Na sua opinião, qual a importância de uma discussão sobre identidade cultural, na Bahia e no Brasil, hoje em dia?

Do ponto de vista desta reflexão cultural que antecede o Congresso da SBPC na Bahia e que está sendo articulado pela UFBA, considero muito profícua a discussão da identidade cultural hoje. Trata-se de uma revisão crítica da nossa memória, da nossa constituição histórica, focalizando, dentro desta proposta, a questão da Bahia - o que é a Bahia? - e da Cidade do Salvador - que lugar é este? Local de entrecruzamentos, de múltiplas etnias, de elementos culturais distintos que agora suscitam uma reavaliação, uma revaloração; a Bahia é este lugar de raízes ancestrais muito propício ao questionamento de configurações identitárias.

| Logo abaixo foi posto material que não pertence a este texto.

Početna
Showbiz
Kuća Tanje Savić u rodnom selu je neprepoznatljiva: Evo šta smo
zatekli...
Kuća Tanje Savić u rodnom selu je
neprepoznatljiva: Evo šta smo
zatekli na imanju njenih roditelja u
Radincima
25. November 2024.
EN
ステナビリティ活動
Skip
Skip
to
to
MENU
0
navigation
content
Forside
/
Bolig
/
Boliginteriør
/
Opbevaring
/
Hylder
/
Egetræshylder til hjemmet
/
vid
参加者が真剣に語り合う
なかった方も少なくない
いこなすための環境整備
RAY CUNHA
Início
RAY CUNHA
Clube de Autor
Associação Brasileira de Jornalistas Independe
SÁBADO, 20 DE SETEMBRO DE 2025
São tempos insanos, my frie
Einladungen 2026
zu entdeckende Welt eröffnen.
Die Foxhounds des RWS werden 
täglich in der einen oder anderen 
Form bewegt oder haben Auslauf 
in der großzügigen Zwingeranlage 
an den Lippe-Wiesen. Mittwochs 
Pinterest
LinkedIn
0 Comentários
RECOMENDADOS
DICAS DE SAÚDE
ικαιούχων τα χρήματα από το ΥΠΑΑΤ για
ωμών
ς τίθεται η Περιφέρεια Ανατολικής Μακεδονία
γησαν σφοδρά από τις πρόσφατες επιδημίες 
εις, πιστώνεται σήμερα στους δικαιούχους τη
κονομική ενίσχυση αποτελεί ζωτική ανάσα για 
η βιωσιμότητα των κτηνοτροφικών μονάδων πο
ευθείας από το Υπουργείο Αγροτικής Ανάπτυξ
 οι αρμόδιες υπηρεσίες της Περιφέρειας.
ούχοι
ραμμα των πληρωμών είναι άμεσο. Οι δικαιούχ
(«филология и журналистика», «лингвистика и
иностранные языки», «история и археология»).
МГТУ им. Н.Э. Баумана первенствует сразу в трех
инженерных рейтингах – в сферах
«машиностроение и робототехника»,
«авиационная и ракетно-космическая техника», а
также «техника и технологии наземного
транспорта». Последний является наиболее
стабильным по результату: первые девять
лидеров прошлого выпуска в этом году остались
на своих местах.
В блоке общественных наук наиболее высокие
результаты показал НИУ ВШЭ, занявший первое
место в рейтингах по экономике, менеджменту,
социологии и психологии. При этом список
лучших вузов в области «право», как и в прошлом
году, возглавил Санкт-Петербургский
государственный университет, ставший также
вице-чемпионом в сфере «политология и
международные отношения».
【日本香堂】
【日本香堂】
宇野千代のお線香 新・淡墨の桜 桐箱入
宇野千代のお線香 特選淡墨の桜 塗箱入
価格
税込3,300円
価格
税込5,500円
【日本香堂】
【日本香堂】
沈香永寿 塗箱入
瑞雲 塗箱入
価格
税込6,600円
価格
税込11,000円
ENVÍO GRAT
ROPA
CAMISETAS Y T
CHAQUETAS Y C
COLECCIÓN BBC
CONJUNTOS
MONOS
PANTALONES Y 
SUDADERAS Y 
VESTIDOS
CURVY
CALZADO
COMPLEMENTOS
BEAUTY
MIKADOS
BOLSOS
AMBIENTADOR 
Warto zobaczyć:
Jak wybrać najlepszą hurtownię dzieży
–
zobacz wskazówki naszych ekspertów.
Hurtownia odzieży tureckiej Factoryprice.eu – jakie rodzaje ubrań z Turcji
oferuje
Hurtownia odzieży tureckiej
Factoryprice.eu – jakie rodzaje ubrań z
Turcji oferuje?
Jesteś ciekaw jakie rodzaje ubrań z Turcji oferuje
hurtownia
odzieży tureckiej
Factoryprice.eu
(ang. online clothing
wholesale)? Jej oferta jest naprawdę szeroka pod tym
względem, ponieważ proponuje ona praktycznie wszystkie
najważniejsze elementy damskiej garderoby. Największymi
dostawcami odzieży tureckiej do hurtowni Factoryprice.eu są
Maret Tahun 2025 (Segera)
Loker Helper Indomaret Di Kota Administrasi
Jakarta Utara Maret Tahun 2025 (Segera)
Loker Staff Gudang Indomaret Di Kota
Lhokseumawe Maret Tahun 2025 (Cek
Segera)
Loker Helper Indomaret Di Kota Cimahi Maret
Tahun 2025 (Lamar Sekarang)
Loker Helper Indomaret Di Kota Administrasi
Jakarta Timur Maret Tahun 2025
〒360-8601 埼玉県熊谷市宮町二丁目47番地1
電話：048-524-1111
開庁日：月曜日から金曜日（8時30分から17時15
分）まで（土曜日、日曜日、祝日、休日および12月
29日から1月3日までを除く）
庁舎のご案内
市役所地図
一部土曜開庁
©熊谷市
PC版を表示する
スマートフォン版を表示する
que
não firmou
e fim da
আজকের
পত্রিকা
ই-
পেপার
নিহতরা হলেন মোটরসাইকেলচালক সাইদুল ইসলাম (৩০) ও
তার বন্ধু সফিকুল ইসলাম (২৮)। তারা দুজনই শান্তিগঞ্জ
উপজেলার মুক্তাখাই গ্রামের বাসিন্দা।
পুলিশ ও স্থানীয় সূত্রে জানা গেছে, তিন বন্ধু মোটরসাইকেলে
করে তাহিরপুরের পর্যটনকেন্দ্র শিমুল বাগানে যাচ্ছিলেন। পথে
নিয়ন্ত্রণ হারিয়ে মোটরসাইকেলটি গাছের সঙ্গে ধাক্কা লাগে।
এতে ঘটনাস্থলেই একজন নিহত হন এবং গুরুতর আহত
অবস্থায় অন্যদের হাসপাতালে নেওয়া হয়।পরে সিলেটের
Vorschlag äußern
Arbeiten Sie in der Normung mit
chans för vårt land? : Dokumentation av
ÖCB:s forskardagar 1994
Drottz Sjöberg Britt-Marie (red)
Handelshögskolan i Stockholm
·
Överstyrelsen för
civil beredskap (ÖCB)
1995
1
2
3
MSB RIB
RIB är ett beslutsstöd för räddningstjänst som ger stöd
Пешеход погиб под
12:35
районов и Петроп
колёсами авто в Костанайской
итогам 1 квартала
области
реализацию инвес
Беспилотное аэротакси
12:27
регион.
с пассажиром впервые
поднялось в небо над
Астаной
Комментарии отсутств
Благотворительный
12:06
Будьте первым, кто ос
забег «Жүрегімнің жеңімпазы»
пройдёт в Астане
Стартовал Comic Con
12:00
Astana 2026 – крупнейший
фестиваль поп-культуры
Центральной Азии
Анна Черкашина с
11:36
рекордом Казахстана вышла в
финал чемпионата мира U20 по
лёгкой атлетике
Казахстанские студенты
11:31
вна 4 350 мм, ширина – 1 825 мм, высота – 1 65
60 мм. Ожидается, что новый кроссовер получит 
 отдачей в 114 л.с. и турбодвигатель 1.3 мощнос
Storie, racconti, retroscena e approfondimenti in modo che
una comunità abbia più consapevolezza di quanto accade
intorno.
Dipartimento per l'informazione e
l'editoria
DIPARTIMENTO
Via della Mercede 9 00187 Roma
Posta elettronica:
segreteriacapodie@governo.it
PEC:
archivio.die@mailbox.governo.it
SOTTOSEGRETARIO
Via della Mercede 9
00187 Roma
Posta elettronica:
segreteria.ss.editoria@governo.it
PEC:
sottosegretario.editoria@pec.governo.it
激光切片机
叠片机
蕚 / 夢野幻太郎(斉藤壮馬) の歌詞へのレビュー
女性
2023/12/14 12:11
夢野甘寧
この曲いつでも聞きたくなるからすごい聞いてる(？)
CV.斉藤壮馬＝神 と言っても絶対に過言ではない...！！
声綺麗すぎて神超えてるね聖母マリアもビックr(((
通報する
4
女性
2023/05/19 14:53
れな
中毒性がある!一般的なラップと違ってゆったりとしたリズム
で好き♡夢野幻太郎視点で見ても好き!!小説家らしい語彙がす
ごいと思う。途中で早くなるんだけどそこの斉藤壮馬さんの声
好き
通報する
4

Na versão de uma história do Brasil que se inicia em 1500 e se propaga até o final do século19, ou até mesmo no final do século 20, a Bahia é uma espécie de matriz do Brasil, não apenas no sentido de ter sido a terra-mater do Brasil, o local onde chegaram os portugueses, onde começou a se constituir uma determinada história - que nós conhecemos tal como nos foi contada - como também no sentido de ser a matriz da nossa primeira identidade pela superposição de raças, etnias e culturas, desde o início da colonização. Em outras regiões do Brasil também se encontra essa superposição de nacionalidades, de culturas, de línguas, formando outras complexas matrizes que compõem o vasto mosaico chamado Brasil; mas ali o processo foi mais recente, um produto da imigração européia e asiática. A matriz cultural da Bahia é mais antiga, mais diversificada e mais heterogênea: o índio, o português e o negro mesclam-se desde o século 16, produzindo um amplo espectro de mulatos, caboclos e cafusos que podem ser considerados o estrato mais ancestral da nossa composição étnica. Nós hoje reinterpretamos essa história e, reinterpretando-a, revemos também nosso processo identitário: que diálogos e que recalques foram registrados, que elementos foram trazidos à cena de uma determinada historiografia e que aspectos foram recalcados, relegados, neste mesmo cenário. Hoje, pensar "Bahia, Bahia, que lugar é este?" é uma possibilidade de rever essas marcas do nosso processo histórico, que aqui, na Bahia, cheia de conflitos e entrecruzamentos, são muito fortes.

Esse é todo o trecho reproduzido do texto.